Following the zero-COVID turnaround, there was central silence until February, when Xi’s role was portrayed as visionary and the Chinese Communist Party (CCP) united behind the new policy direction. That was more than three months after the decisions were taken, and they were then announced by the health authorities rather than by Xi himself.

5 February
China’s ultra-fast economic recovery
The country’s reopening will boost global growth, perhaps uncomfortably
(Foreign Affairs) China is opening up after three years of strict “zero COVID” policies that dampened growth in the world’s second-largest economy.
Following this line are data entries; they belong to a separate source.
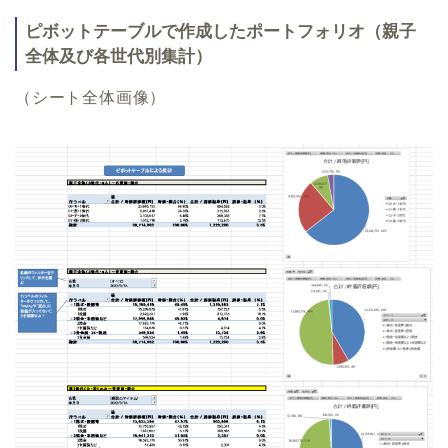
ピボットテーブルで作成したポートフォリオ（親子
全体及び各世代別集計）
（シート全体画像）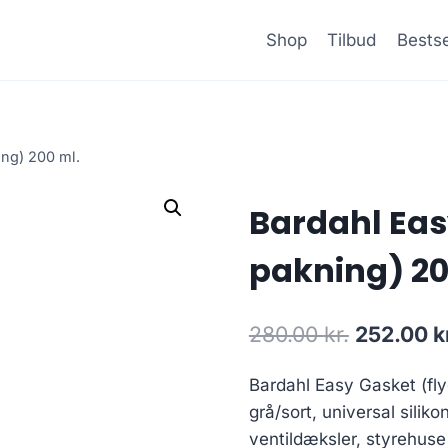
Shop
Tilbud
Bestse
ing) 200 ml.
Bardahl Eas
pakning) 20
Den
280.00
kr.
252.00
k
oprindeli
Bardahl Easy Gasket (fly
pris
grå/sort, universal sili
var:
ventildæksler, styrehuse 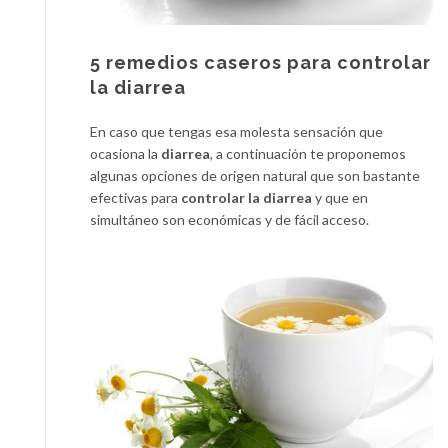
5 remedios caseros para controlar
la diarrea
En caso que tengas esa molesta sensación que
ocasiona la
diarrea
, a continuación te proponemos
algunas opciones de origen natural que son bastante
efectivas para
controlar la diarrea
y que en
simultáneo son económicas y de fácil acceso.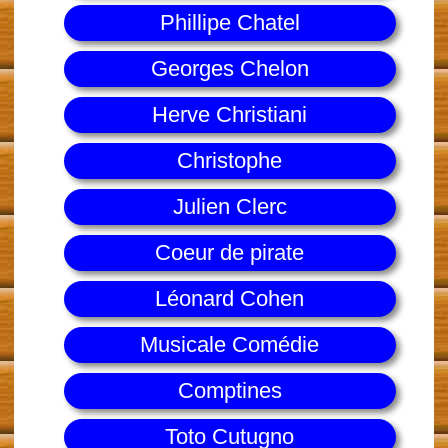
Phillipe Chatel
Georges Chelon
Herve Christiani
Christophe
Julien Clerc
Coeur de pirate
Léonard Cohen
Musicale Comédie
Comptines
Toto Cutugno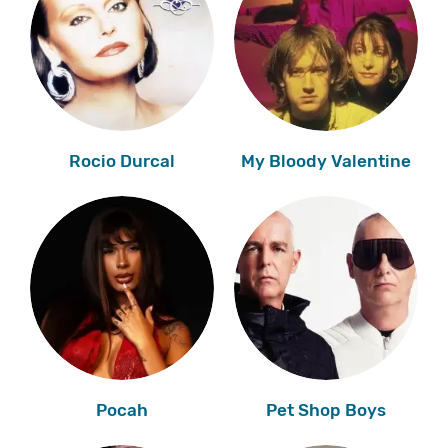
Rocio Durcal
My Bloody Valentine
Pocah
Pet Shop Boys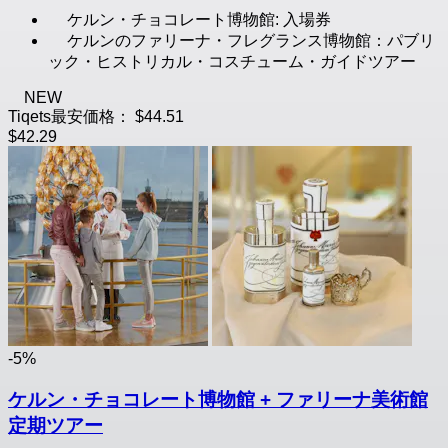
ケルン・チョコレート博物館: 入場券
ケルンのファリーナ・フレグランス博物館：パブリ
ック・ヒストリカル・コスチューム・ガイドツアー
NEW
Tiqets最安価格：
$44.51
$42.29
-5%
ケルン・チョコレート博物館 + ファリーナ美術館
定期ツアー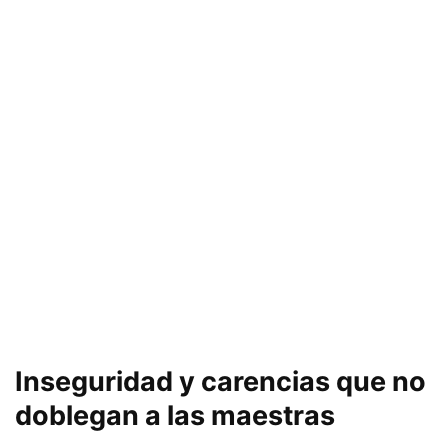
Inseguridad y carencias que no
doblegan a las maestras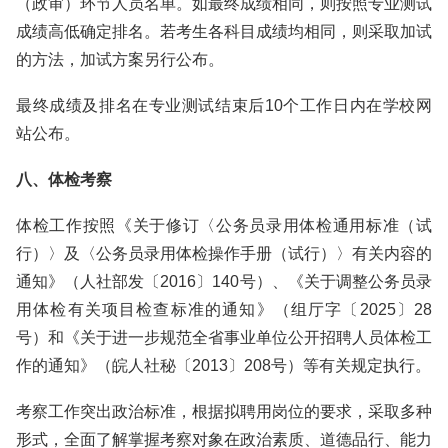
（政审）环节人员名单。如最终成绩相同，则按照专业测试
成绩高低确定排名。若考生各科目成绩均相同，则采取加试
的方法，加试方案另行公布。
最终成绩及排名在专业测试结束后10个工作日内在学校网
站公布。
八、体检考察
体检工作按照《关于修订〈公务员录用体检通用标准（试
行）〉及〈公务员录用体检操作手册（试行）〉有关内容的
通知》（人社部发〔2016〕140号）、《关于调整公务员录
用体检有关项目检查标准的通知》（组厅字〔2025〕28
号）和《关于进一步规范全省事业单位公开招聘人员体检工
作的通知》（皖人社秘〔2013〕208号）等有关规定执行。
考察工作突出政治标准，根据拟聘用岗位的要求，采取多种
形式，全面了解掌握考察对象在政治素质、道德品行、能力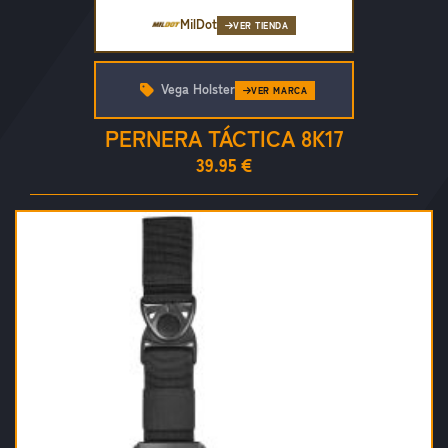
MilDot
VER TIENDA
Vega Holster
VER MARCA
PERNERA TÁCTICA 8K17
39.95 €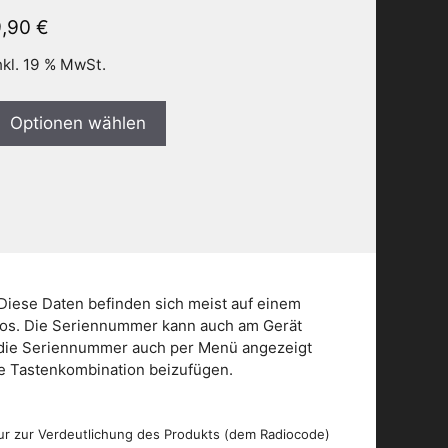
9,90
€
nkl. 19 % MwSt.
Optionen wählen
Diese Daten befinden sich meist auf einem
dios. Die Seriennummer kann auch am Gerät
n die Seriennummer auch per Menü angezeigt
die Tastenkombination beizufügen.
ur zur Verdeutlichung des Produkts (dem Radiocode)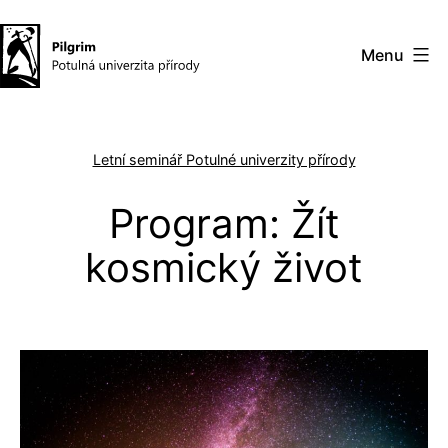
Přejít
k
Menu
obsahu
Pilgrim
–
Letní seminář Potulné univerzity přírody
potulná
univerzita
Program: Žít
přírody
kosmický život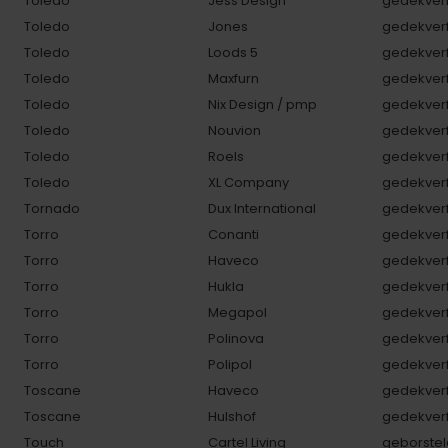
Toledo
Jess Design
gedekverf
Toledo
Jones
gedekverf
Toledo
Loods 5
gedekverf
Toledo
Maxfurn
gedekverf
Toledo
Nix Design / pmp
gedekverf
Toledo
Nouvion
gedekverf
Toledo
Roels
gedekverf
Toledo
XL Company
gedekverf
Tornado
Dux International
gedekverf
Torro
Conanti
gedekverf
Torro
Haveco
gedekverf
Torro
Hukla
gedekverf
Torro
Megapol
gedekverf
Torro
Polinova
gedekverf
Torro
Polipol
gedekverf
Toscane
Haveco
gedekverf
Toscane
Hulshof
gedekverf
Touch
Cartel Living
geborstel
From punitive lockdowns to supply chain disruptions to a worsening demographic crisis, China’s economic outlook has weakened, even as Chinese officials assert that the country is back in business. But China’s current economic uncertainties are deeply rooted in the country’s unbalanced economic model, Michael Pettis warns (in this piece from October 2022). (How China Trapped Itself The CCP’s Economic Model Has Left It With Only Bad Choices) Having relied on a high-investment, debt-fueled development strategy for decades, China is now in an economic predicament of its own making—and regardless of how Beijing proceeds, Pettis predicts, “Chinese growth will slow sharply, and the way in which it does will have profound consequences for the country, the CCP, and the global economy.”

17 January
China Returns to Davos With Clear Message: We’re Open for Business
Emerging from coronavirus lockdown to a world changed by the war in Ukraine, China sought to convey reassurance about its economic health.

5 January
How China’s reopening will disrupt the world economy
A tale of death, growth and inflation
(The Economist) For the better part of three years—1,016 days to be exact—China will have been closed to the world. …  So when the country opens its borders on January 8th, abandoning the last remnants of its “zero-covid” policy, the renewal of commercial, intellectual and cultural contact will have huge consequences, mostly benign.
But eventually something resembling normality will return. The revival of commercial, intellectual and cultural contact with China should be welcomed. But its post-covid economic recovery will be hugely disruptive for the global economy, pushing up the price of oil, gas and other commodities, stoking inflation and forcing central banks to keep monetary policy tighter for longer.